Clinical geneticists from KU Leuven, Belgium, have identified two genes that cause the rare congenital syndrome known as circumferential skin creases Kunze type.
In the 1960s, the unfortunate term 'Michelin-tire-baby syndrome' was introduced to describe babies with circular skin creases in their arms and legs. "These skin creases of the limbs are the most visible characteristic of the congenital disease that is now known as circumferential skin creases Kunze type", explains Professor Hilde Van Esch from the KU Leuven Department of Human Genetics. "The skin creases disappear naturally over time, but affected children also exhibit intellectual disability, short stature, and dysmorphic facial features such as a cleft palate."
With less than a dozen cases reported worldwide, the syndrome is extremely rare. "It was quite a challenge, but we managed to find eight unrelated patients. By analysing samples of their DNA, we were able to identify two genes that underlie the syndrome: MAPRE2 and TUBB. Both genes contain the production code for proteins that are part of microtubules, tube-shaped protein structures that make up the skeleton of the cell. These structures are essential for processes such as cell division and migration, particularly during embryonal development. Additional biochemical and cellular experiments, conducted in collaboration with David Keays from the Institute of Molecular Pathology in Vienna and Professor Cowan from the NYU Langone Medical Center confirmed that the mutant proteins affected microtubule dynamics."
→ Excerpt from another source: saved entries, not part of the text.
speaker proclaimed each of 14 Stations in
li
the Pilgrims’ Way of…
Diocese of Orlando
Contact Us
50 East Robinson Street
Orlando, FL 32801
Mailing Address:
"Furthermore, when we deactivated MAPRE2 in a zebrafish model, the branchial arches did not properly develop. In a certain developmental stage, human embryos have branchial arches that shape the structure of the face. In patients with the Kunze syndrome, the right cells don't reach the branchial arches in time, which may explain the patients' facial features. Further research should help explain the origin of the skin creases and the intellectual disability. This research is already in progress."